● **Task objective**
Up to and including the line with "Vraag een offerte aan en ontdek onze eerlijke", copy the records below exactly from their first line.

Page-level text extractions
* * *

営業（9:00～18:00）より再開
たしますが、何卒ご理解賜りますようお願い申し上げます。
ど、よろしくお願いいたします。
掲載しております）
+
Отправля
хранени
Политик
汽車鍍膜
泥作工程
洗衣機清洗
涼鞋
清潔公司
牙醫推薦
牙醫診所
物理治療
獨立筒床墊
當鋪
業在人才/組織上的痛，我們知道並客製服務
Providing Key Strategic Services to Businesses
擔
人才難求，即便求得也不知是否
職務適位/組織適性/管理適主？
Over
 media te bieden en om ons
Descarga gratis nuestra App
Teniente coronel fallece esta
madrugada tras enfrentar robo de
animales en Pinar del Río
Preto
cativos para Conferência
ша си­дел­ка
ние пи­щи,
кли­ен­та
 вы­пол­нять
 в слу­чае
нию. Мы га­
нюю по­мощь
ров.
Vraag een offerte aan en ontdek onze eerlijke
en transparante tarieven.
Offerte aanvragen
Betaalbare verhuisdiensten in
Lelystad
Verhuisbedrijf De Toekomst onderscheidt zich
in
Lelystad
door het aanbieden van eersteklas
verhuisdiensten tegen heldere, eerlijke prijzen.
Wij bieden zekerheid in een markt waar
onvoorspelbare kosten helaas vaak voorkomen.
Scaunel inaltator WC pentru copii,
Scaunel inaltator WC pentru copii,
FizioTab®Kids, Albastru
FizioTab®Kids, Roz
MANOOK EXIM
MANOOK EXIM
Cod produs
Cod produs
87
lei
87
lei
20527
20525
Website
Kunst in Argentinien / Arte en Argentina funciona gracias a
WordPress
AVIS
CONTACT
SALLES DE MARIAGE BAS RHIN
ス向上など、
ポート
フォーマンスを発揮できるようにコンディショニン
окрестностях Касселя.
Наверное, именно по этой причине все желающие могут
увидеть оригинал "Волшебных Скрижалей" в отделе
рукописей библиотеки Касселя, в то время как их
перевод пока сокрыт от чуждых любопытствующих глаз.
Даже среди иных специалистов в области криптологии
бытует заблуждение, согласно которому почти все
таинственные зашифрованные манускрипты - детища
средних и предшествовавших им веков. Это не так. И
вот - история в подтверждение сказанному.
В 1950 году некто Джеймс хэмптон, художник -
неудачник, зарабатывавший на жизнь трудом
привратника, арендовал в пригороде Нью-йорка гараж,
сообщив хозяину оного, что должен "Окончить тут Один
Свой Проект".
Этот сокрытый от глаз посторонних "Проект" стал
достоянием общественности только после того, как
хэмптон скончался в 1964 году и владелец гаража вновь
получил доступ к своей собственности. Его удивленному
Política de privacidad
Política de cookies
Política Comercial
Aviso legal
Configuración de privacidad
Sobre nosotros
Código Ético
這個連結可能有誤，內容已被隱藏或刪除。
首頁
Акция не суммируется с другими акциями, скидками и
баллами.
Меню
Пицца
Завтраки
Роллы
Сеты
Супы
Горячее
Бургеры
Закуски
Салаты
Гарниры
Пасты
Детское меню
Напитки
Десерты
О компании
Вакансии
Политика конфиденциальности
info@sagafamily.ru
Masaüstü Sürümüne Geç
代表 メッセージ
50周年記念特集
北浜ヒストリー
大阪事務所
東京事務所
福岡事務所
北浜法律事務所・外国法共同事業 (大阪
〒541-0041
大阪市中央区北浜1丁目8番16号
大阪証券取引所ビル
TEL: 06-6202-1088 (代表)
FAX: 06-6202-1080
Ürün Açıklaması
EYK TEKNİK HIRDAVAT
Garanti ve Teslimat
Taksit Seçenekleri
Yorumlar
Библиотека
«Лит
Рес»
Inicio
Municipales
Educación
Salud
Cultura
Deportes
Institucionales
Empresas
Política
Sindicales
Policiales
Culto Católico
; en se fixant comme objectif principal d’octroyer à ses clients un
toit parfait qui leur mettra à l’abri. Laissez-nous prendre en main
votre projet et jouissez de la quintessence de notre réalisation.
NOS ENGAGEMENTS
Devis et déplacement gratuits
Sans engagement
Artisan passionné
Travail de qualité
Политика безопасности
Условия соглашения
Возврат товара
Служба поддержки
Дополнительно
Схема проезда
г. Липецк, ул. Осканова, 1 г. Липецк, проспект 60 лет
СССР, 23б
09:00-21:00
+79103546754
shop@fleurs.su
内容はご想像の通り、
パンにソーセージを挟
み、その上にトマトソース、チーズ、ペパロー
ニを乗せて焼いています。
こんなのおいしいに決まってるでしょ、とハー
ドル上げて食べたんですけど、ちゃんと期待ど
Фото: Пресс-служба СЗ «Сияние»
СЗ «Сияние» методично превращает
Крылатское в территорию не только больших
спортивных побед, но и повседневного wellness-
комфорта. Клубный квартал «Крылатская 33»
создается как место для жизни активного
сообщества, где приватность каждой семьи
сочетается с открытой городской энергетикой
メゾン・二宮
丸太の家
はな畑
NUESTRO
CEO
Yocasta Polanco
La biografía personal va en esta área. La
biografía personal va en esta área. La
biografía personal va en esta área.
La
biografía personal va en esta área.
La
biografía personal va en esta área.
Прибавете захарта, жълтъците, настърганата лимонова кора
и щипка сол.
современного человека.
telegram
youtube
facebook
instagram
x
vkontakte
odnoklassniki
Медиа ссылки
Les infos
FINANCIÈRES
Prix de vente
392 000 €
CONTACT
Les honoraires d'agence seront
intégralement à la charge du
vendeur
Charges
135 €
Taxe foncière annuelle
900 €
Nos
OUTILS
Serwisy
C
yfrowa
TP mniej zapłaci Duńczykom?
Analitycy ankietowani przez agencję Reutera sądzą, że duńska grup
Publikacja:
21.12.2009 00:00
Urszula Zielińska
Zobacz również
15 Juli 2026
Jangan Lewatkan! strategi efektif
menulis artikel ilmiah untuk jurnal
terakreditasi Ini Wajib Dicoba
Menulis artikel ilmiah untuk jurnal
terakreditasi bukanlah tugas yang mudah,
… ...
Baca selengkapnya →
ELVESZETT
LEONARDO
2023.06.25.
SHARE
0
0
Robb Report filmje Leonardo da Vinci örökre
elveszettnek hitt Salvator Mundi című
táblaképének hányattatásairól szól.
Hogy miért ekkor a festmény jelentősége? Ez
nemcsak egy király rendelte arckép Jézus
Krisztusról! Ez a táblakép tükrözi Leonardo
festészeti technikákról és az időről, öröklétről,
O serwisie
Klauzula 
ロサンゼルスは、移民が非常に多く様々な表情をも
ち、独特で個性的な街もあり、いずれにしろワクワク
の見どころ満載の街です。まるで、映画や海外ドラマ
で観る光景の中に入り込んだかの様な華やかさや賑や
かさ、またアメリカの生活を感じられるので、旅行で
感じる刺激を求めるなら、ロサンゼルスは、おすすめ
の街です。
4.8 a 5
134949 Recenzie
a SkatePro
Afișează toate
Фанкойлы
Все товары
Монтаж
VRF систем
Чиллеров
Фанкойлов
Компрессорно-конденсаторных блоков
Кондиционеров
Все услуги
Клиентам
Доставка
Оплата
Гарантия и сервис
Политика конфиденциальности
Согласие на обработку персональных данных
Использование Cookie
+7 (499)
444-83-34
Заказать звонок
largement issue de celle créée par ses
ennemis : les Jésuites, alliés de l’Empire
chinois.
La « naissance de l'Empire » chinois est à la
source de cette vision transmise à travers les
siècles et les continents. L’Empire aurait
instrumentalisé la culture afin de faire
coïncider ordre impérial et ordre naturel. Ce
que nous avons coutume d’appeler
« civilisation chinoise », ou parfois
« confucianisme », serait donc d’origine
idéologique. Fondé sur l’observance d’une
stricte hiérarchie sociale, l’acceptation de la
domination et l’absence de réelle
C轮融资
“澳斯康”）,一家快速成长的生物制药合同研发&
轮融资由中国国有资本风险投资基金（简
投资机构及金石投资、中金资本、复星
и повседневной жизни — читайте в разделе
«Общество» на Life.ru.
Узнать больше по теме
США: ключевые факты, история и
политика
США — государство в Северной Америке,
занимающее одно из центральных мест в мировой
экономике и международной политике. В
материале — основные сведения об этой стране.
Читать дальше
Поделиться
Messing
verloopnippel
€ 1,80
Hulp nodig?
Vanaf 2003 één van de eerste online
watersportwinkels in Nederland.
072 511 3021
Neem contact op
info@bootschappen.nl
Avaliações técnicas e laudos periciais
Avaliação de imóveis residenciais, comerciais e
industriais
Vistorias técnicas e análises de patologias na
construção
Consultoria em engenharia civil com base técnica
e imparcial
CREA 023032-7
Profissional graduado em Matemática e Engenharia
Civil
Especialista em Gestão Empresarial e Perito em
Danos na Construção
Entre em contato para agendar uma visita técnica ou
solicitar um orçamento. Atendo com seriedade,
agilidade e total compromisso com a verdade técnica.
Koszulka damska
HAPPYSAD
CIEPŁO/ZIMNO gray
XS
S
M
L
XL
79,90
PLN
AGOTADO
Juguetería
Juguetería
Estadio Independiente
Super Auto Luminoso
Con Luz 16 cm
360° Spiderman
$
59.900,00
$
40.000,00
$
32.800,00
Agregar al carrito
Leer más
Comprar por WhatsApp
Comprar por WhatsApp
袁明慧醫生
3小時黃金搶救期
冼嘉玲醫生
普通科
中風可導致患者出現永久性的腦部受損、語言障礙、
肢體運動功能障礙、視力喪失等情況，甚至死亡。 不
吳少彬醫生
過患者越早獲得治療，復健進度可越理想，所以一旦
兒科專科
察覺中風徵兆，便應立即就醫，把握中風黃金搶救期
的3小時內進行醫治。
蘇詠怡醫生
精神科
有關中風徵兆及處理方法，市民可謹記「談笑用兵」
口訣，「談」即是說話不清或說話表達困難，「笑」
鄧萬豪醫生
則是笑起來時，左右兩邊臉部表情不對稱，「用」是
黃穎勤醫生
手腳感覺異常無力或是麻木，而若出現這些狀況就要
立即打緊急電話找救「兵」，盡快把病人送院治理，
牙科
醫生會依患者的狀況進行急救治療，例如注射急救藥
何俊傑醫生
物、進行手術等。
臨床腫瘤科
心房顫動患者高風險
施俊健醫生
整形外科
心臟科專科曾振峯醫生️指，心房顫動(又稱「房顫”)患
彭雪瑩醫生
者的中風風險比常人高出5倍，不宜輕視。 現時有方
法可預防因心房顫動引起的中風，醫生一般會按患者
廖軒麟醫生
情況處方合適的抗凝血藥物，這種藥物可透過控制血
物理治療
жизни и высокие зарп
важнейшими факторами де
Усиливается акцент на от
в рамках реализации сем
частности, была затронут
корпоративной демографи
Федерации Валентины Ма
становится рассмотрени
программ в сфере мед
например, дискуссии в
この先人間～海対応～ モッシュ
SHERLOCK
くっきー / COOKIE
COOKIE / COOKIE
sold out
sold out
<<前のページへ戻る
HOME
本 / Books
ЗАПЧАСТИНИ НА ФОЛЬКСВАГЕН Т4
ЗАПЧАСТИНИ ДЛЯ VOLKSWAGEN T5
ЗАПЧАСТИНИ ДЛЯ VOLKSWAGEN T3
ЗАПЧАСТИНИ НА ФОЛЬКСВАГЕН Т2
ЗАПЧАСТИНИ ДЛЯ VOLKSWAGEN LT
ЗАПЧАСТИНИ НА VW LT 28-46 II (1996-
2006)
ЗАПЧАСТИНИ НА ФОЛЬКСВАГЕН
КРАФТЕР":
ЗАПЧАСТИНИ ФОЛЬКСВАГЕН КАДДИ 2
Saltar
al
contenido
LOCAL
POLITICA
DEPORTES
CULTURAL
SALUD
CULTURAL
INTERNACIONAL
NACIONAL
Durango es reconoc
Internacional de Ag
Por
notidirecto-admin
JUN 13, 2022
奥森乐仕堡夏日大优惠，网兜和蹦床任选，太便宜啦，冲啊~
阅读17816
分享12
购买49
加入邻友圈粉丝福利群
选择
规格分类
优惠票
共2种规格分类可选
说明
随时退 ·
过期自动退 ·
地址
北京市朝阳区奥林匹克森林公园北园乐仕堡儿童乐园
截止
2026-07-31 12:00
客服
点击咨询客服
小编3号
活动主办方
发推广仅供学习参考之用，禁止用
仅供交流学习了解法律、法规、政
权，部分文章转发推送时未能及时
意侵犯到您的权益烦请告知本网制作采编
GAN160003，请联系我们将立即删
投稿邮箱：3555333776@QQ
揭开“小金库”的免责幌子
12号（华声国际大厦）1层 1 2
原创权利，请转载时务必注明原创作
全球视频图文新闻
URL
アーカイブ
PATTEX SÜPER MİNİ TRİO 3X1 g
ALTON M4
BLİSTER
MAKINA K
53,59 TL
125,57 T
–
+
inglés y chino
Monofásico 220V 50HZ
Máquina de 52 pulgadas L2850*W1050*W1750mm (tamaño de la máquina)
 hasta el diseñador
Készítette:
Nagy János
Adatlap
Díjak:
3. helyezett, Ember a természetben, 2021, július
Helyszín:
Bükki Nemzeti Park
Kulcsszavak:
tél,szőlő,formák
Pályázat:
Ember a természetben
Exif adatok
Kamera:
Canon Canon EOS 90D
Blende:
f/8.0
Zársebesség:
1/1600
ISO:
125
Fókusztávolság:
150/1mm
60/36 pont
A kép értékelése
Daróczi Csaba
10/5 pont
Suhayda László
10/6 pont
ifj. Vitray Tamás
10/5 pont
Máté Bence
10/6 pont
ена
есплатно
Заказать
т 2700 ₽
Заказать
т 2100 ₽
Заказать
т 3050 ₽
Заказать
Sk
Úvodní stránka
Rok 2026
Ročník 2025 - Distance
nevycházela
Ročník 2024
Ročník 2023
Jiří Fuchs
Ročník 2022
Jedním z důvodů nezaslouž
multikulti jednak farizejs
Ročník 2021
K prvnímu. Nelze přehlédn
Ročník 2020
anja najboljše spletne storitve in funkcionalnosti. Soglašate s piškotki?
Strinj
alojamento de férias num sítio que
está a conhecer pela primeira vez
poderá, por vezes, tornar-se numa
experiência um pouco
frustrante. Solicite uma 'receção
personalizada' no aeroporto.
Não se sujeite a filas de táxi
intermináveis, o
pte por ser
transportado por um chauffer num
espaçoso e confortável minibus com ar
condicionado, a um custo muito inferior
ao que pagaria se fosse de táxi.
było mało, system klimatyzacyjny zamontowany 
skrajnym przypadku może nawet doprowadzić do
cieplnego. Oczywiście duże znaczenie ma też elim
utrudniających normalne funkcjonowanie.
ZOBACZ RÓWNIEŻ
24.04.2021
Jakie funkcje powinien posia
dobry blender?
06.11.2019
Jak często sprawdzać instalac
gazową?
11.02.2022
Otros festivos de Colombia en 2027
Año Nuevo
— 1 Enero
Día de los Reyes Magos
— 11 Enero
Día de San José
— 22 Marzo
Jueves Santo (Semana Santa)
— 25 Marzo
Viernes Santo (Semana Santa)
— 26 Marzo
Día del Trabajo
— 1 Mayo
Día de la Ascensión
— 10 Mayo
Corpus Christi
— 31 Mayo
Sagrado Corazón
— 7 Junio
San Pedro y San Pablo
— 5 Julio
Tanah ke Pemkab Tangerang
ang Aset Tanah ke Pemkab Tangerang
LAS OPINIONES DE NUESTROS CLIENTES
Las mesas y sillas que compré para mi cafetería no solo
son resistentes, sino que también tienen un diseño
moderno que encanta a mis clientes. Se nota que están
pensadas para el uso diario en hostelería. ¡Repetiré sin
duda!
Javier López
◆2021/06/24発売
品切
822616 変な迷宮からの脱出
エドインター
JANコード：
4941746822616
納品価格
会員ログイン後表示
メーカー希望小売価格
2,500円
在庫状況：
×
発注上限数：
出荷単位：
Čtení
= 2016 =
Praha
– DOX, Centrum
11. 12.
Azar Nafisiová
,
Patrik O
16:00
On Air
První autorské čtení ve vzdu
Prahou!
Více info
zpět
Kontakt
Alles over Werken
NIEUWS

* * *

● **Exercise output**
営業（9:00～18:00）より再開
たしますが、何卒ご理解賜りますようお願い申し上げます。
ど、よろしくお願いいたします。
掲載しております）
+
Отправля
хранени
Политик
汽車鍍膜
泥作工程
洗衣機清洗
涼鞋
清潔公司
牙醫推薦
牙醫診所
物理治療
獨立筒床墊
當鋪
業在人才/組織上的痛，我們知道並客製服務
Providing Key Strategic Services to Businesses
擔
人才難求，即便求得也不知是否
職務適位/組織適性/管理適主？
Over
 media te bieden en om ons
Descarga gratis nuestra App
Teniente coronel fallece esta
madrugada tras enfrentar robo de
animales en Pinar del Río
Preto
cativos para Conferência
ша си­дел­ка
ние пи­щи,
кли­ен­та
 вы­пол­нять
 в слу­чае
нию. Мы га­
нюю по­мощь
ров.
Vraag een offerte aan en ontdek onze eerlijke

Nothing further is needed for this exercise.